More speculative uses of the scanned dataset (and proposed new datasets) were also discussed and research avenues centring on disaster planning and disaster management were prominently highlighted. In addition to the utility of the data for the management of technical aspects of reconstruction schemes, I was also given the opportunity to discuss the potential for these data, and models generated from them, in engaging communities of interest such as the student body with the reconstruction process as it develops.
Overall, this event was challenging, thought provoking and enjoyable.
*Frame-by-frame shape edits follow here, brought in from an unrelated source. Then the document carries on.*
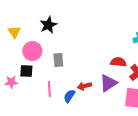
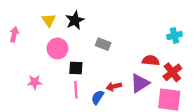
yellow triangle: (14, 32) -> (49, 20), moved
gray rectangle: (58, 60) -> (103, 44), moved, turned -64
black square: (26, 71) -> (76, 68), moved

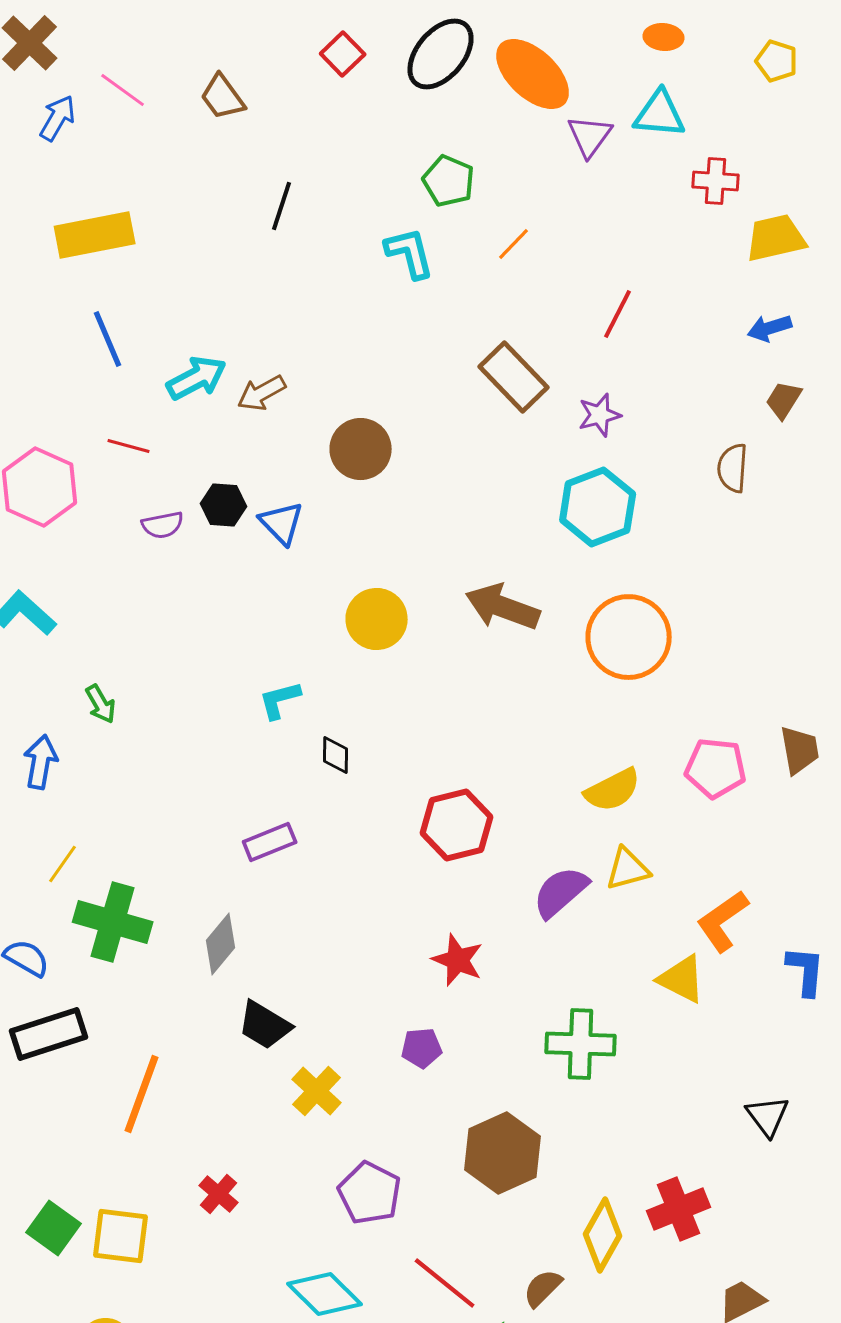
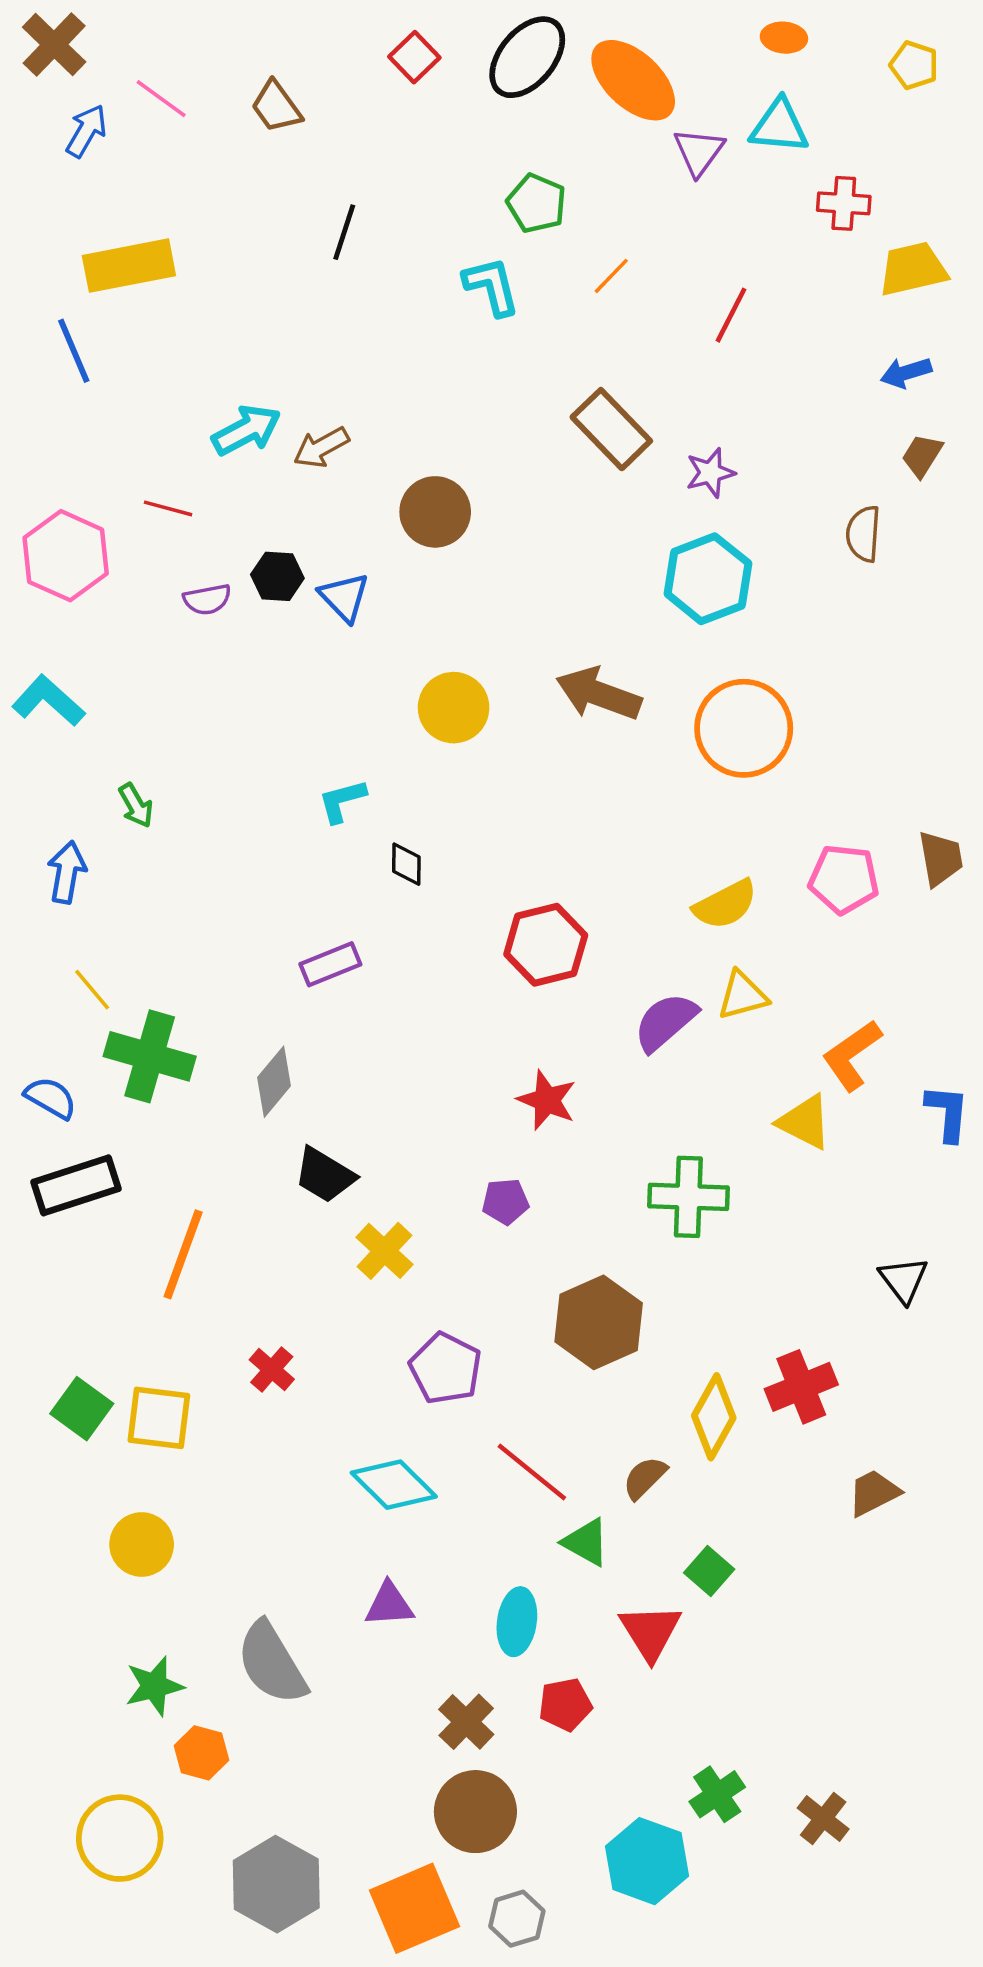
red line: (618, 314) -> (731, 315), moved
blue line: (108, 339) -> (74, 351), moved
yellow line: (63, 864) -> (92, 990), turned -75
For me personally, it was an rare opportunity to be exposed to the world of professional architecture and the types of arguments and debates that this world engages with and as I result I came away both better informed and inspired.
The Accord crew were on the road again this week and travelled back to Castlemilk where we met with Kenny Hunter, who is the artist responsible for ‘King of the Castle, and – we can proudly boast- a GSA alumni! Since it was erected in 1999, the artwork has enjoyed a rich and varied life – sometimes a proud Rangers supporter and other days a committed Celtic fan!! This rascal is much loved by the local community, and was chosen by the local ‘How Old Are Yew’ history group to be modelled in 3D. You can find a work-in-progress PDF of our 3D model in the attachment.
Jean Devlin, a member of the ‘How Old Are Yew’ group did a wee bit of extra research and wrote on the Castlemilk History facebook page:
The King of the Castle has had a wee restoration done on him just recently …
After further research by the Castlemilk History Group today, we found out that this was the caption which was on the original coating at the foot of “The King of The Castle”… “Somewhere in the distance is my Future”… It was written by a member of the Castlemilk writer’s group at the time, of which Des Dillon was the writer in residence …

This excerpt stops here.